Roan Writer 3 | - Freelance Writer
Nov 12, 2014 | #1
Learning System and Programs - Literature Review
In order to be able to examine the literature that is available regarding scalable learning systems and programs, it is necessary to begin with a discussion of some of the literature about what is meant by the concept of a scalable learning system. Porter, Chakrabarti, Harvey & Kenyon that a scalable learning system has the ability to change its size based on the amount of data or the number of layers that are part of the program. For example, in a learning system that involves decision trees, larger amounts of data for a given problem will be collected over time. However, as the larger amounts of data are collected, it is possible for a program to simply run out of room. A point can occur at which no more information can be added and no more information can be processed. With a scalable learning system, the algorithms that are used to process the information and to perform the tasks can be scaled based on the data that are added. In essence, there is virtually no limit to the amount of data over which algorithms and processes can occur (Li).

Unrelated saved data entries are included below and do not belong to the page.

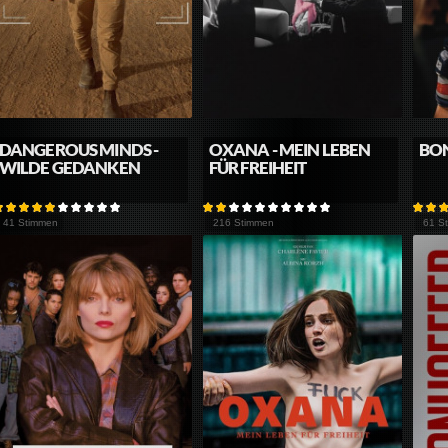
DANGEROUS MINDS -
OXANA - MEIN LEBEN
BO
WILDE GEDANKEN
FÜR FREIHEIT
41 Stimmen
216 Stimmen
61 S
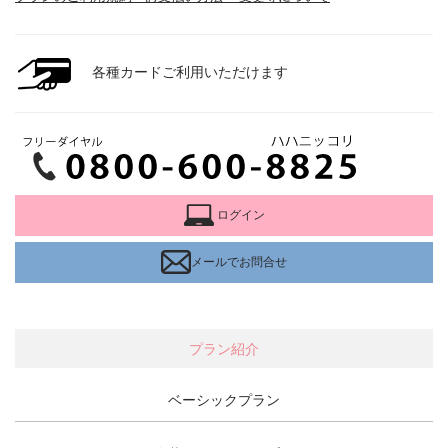
各種カードご利用いただけます
ログイン
メールでお問合せ
プラン紹介
ベーシックプラン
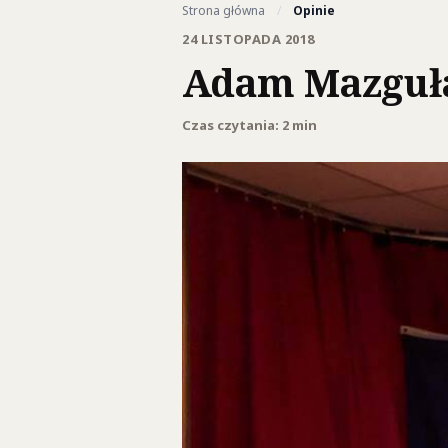
Strona główna
/
Opinie
24 LISTOPADA 2018
Adam Mazguła
Czas czytania: 2 min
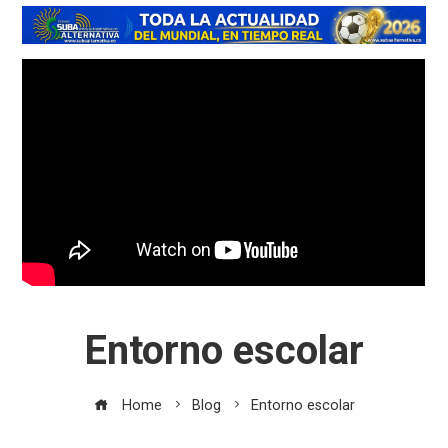
Entorno escolar
Home
Blog
Entorno escolar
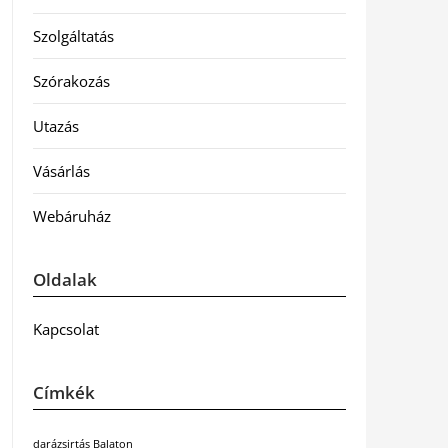
Szolgáltatás
Szórakozás
Utazás
Vásárlás
Webáruház
Oldalak
Kapcsolat
Címkék
darázsirtás Balaton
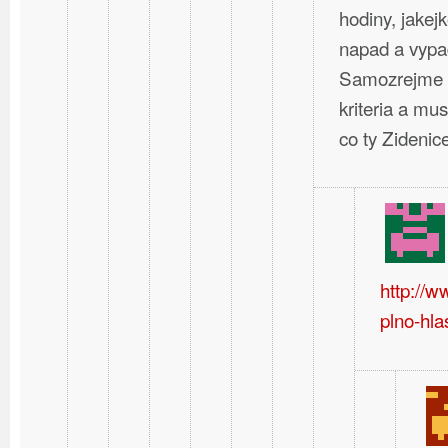
hodiny, jakej
napad a vypa
Samozrejme t
kriteria a mus
co ty Zideni
http://
plno-hla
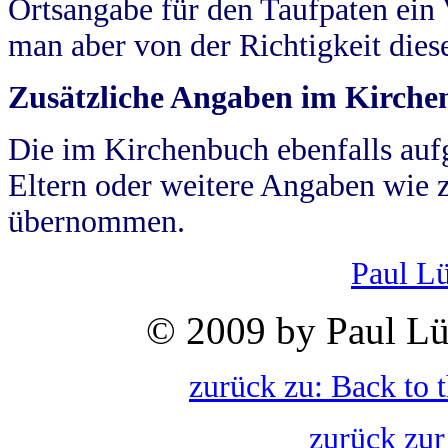
Ortsangabe für den Taufpaten ein
man aber von der Richtigkeit die
Zusätzliche Angaben im Kirch
Die im Kirchenbuch ebenfalls auf
Eltern oder weitere Angaben wie z
übernommen.
Paul L
© 2009 by Paul Lü
zurück zu: Back to 
zurück zur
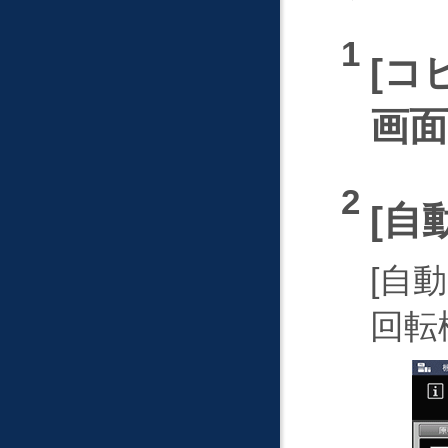
コ
画
自
自動
回転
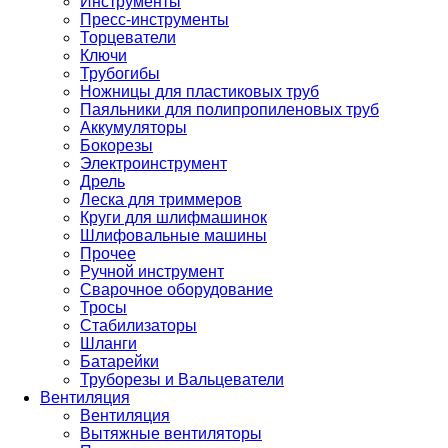
Инструменты
Пресс-инструменты
Торцеватели
Ключи
Трубогибы
Ножницы для пластиковых труб
Паяльники для полипропиленовых труб
Аккумуляторы
Бокорезы
Электроинструмент
Дрель
Леска для триммеров
Круги для шлифмашинок
Шлифовальные машины
Прочее
Ручной инструмент
Сварочное оборудование
Тросы
Стабилизаторы
Шланги
Батарейки
Труборезы и Вальцеватели
Вентиляция
Вентиляция
Вытяжные вентиляторы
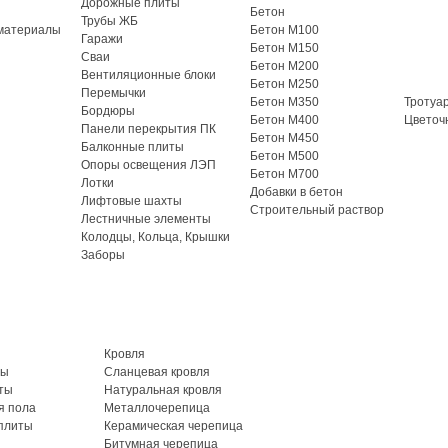
Дорожные плиты
Бетон
Трубы ЖБ
материалы
Бетон М100
Гаражи
Бетон М150
Сваи
Бетон М200
Вентиляционные блоки
Бетон М250
Перемычки
Бетон М350
Тротуа
Бордюры
Бетон М400
Цветоч
Панели перекрытия ПК
Бетон М450
Балконные плиты
Бетон М500
Опоры освещения ЛЭП
Бетон М700
Лотки
Добавки в бетон
Лифтовые шахты
Строительный раствор
Лестничные элементы
Колодцы, Кольца, Крышки
Заборы
Кровля
ты
Сланцевая кровля
ты
Натуральная кровля
я пола
Металлочерепица
плиты
Керамическая черепица
Битумная черепица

Another important aspect of a scalable learning system is that it must be flexible with regards to the connections that are made between nodes and the ways in which algorithms are performed (Li). This means that rather than an algorithm reading all of the data and becoming slowed down or even stopped, a learning process occurs in which algorithms only read data in batches and connect nodes that are necessary for a specific task or situation. The benefit in this is not just about speed and efficiency, but also about the ability to operate with limited memory. As the algorithms in a program examines specific batches of data, they are placed within a computer's memory. However, once those batches of data are no longer needed, they are removed frm the memory so that the program can examine other data and perform other tasks within the memory that memory (Li).Porter, Chakrabarti, Harvey & Kenyon explained that the scale of the processing layers in scalable learning systems are essentially implied in relation to the changing size of the processes as they are performed. In this regard, the processes and algorithms that operate in such programs are indeed changing over time and are not necessarily the same size at any given time. This is indeed what makes scalable learning systems scalable in how they operate and carry out tasks and procedures. As the work that is performs changes, the programs and systems change and adapt.
The idea of a system changing and adapting based on the conditions and situations that exist is what Ma'ndziuk & Shastri noted as a system learning in increments based on smaller problems as opposed to having specific instructions to follow regardless of the situation that exists. The systems learn how to deal with smaller problems and provide information and results to users based on the problems that have been encountered. Based on the learning that occurs for one problem, then system or program will apply those results to other problems or situations that are encountered. In this way, the systems are not just scalable, but they are truly learning systems. Learning takes place by applying the information obtained from the problems faced in one situation to addressing a problem in another situation. On an overall basis, there is a learning process that occurs over time that allows the systems or programs to make connections and operate as efficiently as possible.
References
Li, X-B. A scalable decision tree system and its application in pattern recognition and intrusion detection. Decision Support Systems, 41(1), 112-130.
Ma'ndziuk, J. & Shastri, L. Incremental class learning approach and its applications to handwritten digit recognition. Proceedings of the Fifth International Conference on Neuro-Information processing, 21-23.
Porter, R., Chakrabarti, C., Harvey, N. & Kenyon, g. A scalable learning system for video recognition IEEE, March, 1-8.